In the instant case the defendant does not meet the requirements under La.R.S. 9:2783, because there is no proof that there was a prominently displayed sign notifying patrons that there was no attendant on duty. However, the defendant does meet the requirement that the car owner kept his own keys and could come and go as he pleased. The contract clearly informs the owner of the vehicle that this is a mere lease and not a deposit or "bailment" which would impose further responsibilities on the owner of the parking lot. Following, Soverign, and applying the facts of this case the defendant made it abundantly clear that the contract created a relationship between the parties which was not one of deposit or "bailment" but one of lease, thus subjecting the defendant to a negligence action.

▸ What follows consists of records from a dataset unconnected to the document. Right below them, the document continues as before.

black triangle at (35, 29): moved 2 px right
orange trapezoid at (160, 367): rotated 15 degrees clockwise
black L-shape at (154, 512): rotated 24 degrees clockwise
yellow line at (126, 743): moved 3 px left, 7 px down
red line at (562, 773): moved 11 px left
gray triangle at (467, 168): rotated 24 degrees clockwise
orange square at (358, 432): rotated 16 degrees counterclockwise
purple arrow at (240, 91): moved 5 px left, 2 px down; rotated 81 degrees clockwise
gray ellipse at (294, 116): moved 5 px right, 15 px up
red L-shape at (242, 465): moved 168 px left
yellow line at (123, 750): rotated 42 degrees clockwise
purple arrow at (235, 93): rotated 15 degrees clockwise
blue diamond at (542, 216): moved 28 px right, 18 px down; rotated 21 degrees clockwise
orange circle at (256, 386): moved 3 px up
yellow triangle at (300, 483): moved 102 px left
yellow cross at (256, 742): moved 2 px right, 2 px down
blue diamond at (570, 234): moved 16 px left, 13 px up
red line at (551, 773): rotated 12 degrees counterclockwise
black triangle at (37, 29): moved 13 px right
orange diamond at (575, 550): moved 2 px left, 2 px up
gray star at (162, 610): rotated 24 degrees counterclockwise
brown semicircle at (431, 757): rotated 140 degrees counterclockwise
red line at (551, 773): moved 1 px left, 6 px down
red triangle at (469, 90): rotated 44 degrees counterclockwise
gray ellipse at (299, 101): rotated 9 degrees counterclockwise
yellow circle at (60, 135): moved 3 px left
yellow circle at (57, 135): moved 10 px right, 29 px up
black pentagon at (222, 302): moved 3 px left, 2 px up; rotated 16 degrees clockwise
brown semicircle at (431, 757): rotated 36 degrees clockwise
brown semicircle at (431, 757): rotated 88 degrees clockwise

The plaintiff argues that there are material issues of fact still not established and that the judge was wrong in granting the motion for summary judgment and dismissing the deposit/ "bailment issue." Plaintiffs argument is based on the allegations that on numerous occasions he saw employees of the parking lot and assumed that the lot was attended and that he was neither informed verbally nor orally that the lot was unattended.
Notwithstanding the plaintiffs argument, the defendant contends that its operation is strictly self-service. Full-monthly parkers are allowed and fees are due in advance. Any questions to the management are by phone or mail. Attendants on the lot are there merely to check permits and collect payments by hourly parkers. They also claim that there are no attendant service buildings on the lot. They claim their contract has clear language that the customer is merely renting and that they are not a "bailment." They also give customers notice that they have no liability for damages or theft to customer's cars except for willful misconduct or gross negligence.
The trial court held that the contract had sufficient language to prove that all parties knew the lot was unattended. It looked at the four corners of the contract and held the plaintiff knew this was not a bailment and that the defendant had assumed no risk. The judge ruled this was a lease. Since this was a partial summary judgment the plaintiff still has the negligence issue at bar. The plaintiff will suffer no irreparable harm from the ruling of the trial court. According great deference to the trial court, we find no manifest error in its conclusion that the relationship between the parties was one of lease and not one of compensated depositary. Therefore, we affirm the ruling of the trial court.